(Beginning of Material for the task)
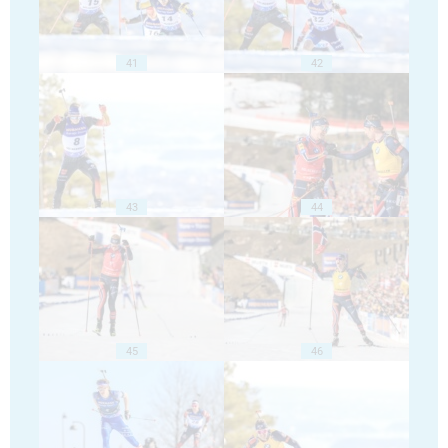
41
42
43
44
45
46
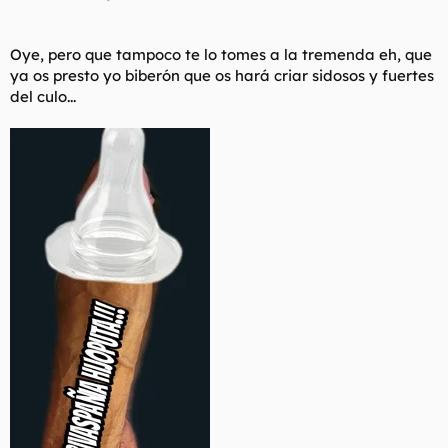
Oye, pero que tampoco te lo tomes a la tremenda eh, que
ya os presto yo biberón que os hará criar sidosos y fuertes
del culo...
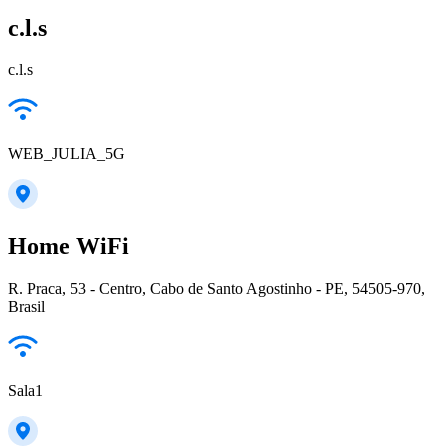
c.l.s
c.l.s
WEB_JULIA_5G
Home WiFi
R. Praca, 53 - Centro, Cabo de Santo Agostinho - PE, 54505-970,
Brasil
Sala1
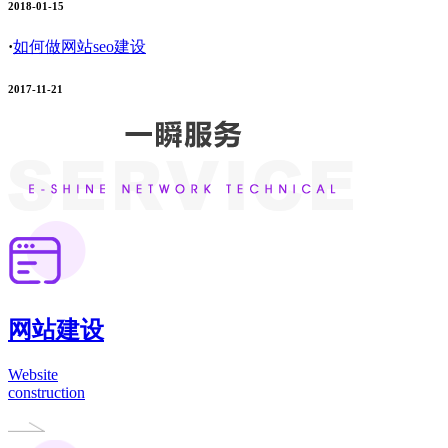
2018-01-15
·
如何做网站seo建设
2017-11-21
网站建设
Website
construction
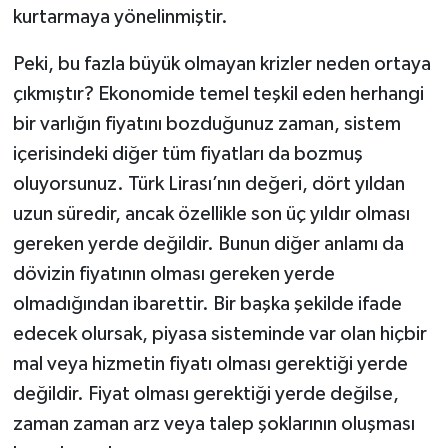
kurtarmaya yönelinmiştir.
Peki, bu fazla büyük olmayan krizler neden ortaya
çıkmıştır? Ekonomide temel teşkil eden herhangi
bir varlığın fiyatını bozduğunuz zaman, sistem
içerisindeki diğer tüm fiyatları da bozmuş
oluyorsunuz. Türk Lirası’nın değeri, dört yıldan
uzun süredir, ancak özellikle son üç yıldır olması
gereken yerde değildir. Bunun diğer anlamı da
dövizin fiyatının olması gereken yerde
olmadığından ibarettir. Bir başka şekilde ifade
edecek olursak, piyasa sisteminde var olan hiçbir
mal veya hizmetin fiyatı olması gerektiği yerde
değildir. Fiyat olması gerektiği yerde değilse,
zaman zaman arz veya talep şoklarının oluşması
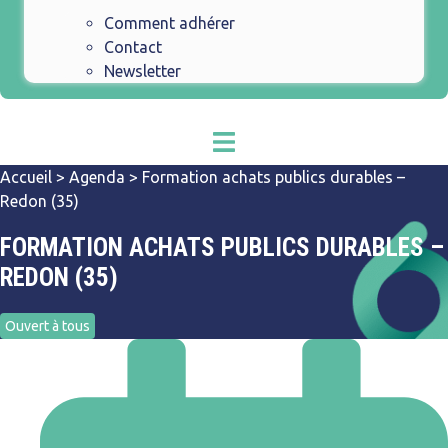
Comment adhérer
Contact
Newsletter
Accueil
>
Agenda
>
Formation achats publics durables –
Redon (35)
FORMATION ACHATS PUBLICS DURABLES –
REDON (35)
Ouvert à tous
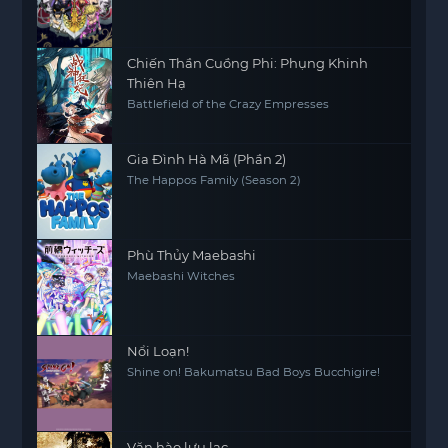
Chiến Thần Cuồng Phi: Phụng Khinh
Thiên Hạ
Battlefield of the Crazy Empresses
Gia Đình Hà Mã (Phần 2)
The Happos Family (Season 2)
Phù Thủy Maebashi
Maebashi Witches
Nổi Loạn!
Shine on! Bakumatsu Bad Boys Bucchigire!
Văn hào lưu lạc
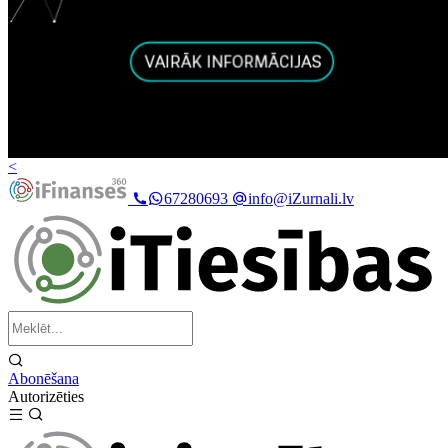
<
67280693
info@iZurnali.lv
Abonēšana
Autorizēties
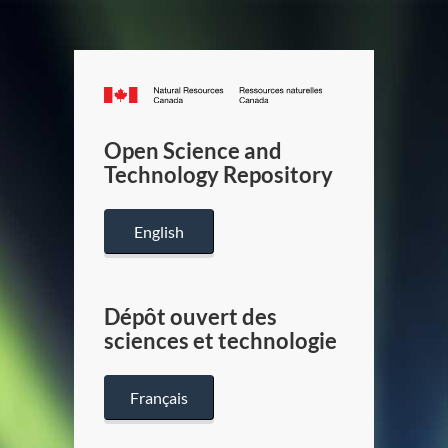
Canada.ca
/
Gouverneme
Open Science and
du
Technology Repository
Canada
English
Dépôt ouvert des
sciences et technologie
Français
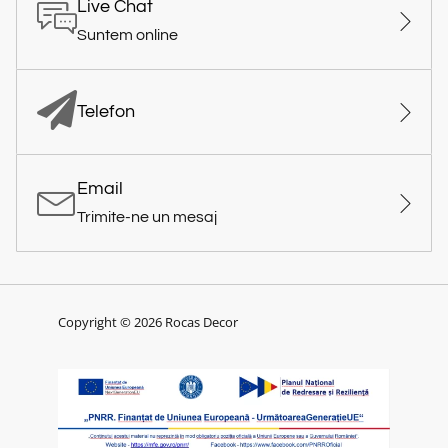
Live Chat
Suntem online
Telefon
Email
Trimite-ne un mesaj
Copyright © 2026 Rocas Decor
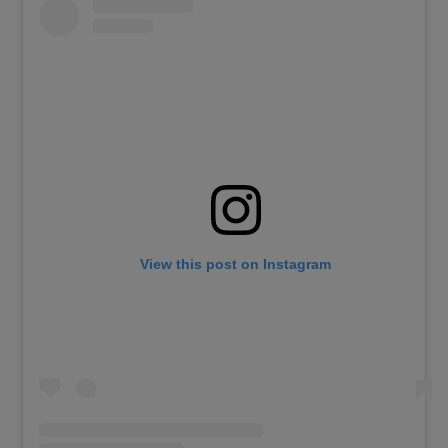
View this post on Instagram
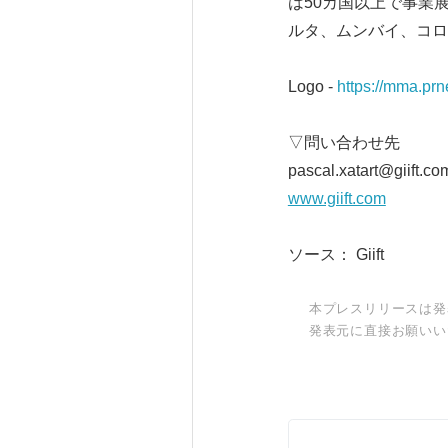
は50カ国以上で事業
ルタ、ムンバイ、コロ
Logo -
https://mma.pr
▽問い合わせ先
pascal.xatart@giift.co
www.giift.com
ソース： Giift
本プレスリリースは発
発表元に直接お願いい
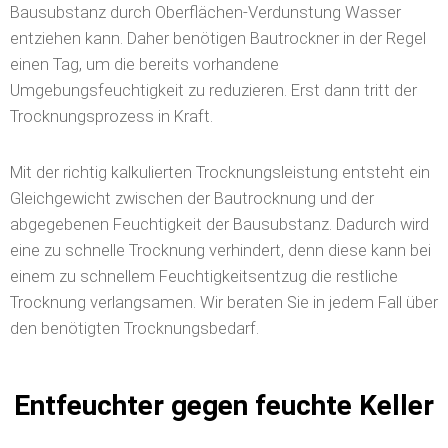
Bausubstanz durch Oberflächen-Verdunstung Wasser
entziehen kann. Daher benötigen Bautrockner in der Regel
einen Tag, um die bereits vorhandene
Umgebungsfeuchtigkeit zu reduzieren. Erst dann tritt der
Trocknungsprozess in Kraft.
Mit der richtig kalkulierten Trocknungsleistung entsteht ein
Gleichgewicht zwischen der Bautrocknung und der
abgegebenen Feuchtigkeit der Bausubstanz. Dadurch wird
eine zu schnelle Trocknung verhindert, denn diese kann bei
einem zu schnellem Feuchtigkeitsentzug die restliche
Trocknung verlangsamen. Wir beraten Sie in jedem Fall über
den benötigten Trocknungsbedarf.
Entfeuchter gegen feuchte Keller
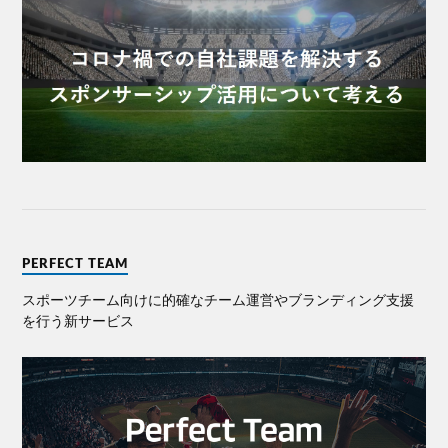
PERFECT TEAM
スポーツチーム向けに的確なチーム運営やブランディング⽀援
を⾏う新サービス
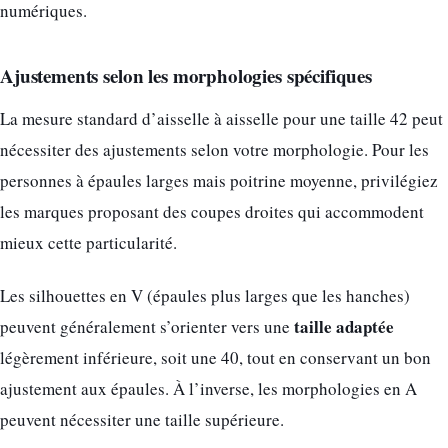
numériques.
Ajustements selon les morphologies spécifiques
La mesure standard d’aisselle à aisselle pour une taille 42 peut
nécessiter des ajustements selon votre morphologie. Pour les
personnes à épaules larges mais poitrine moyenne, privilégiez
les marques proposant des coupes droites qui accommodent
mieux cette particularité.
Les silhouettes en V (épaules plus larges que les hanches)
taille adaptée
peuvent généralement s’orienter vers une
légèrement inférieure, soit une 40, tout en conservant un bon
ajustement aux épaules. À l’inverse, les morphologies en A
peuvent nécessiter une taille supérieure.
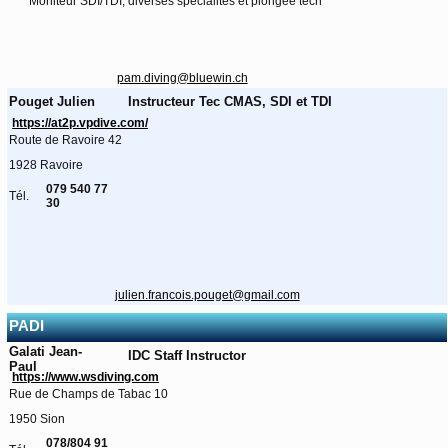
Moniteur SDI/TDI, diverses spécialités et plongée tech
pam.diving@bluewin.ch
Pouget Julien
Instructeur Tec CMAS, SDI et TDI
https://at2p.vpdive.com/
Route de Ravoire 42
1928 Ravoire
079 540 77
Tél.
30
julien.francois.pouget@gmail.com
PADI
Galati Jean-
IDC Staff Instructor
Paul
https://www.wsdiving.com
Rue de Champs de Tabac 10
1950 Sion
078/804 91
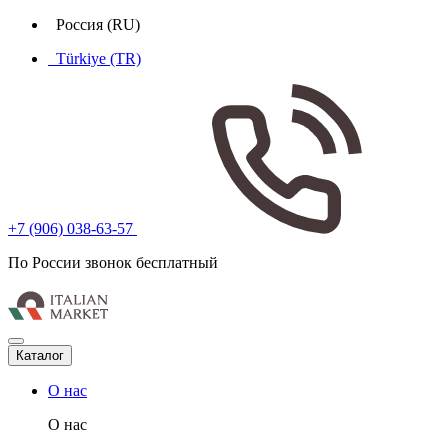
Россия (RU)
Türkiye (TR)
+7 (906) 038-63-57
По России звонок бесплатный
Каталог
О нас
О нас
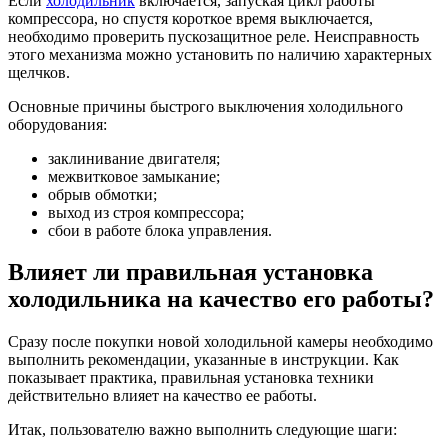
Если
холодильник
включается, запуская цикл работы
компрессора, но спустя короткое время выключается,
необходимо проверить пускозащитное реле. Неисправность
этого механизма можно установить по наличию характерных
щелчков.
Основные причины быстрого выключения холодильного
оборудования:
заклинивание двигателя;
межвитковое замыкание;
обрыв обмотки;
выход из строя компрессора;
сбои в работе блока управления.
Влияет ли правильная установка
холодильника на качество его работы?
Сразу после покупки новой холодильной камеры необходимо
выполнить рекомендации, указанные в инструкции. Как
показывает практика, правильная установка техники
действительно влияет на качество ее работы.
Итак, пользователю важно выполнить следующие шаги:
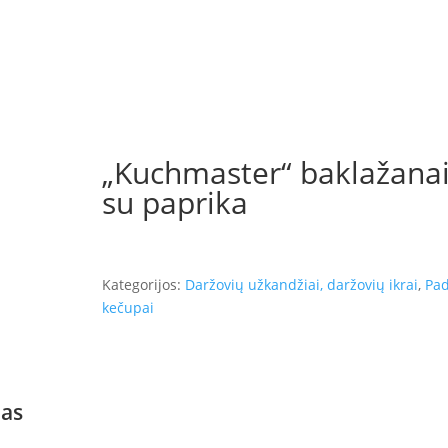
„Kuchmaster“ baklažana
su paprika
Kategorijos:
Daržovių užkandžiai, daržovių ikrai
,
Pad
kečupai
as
(End of Material for the task)
# Try it
The reply should hold exactly the lines above, starting at the line with "Văn hào lưu lạc" and ending at the line with "Copyright © 2026 Rocas Decor", and no pictures.

# Exercise result
Văn hào lưu lạc
<
67280693
info@iZurnali.lv
Abonēšana
Autorizēties
Canada.ca
/
Gouverneme
Open Science and
du
Technology Repository
Canada
English
Dépôt ouvert des
sciences et technologie
Français
Live Chat
Suntem online
Telefon
Email
Trimite-ne un mesaj
Copyright © 2026 Rocas Decor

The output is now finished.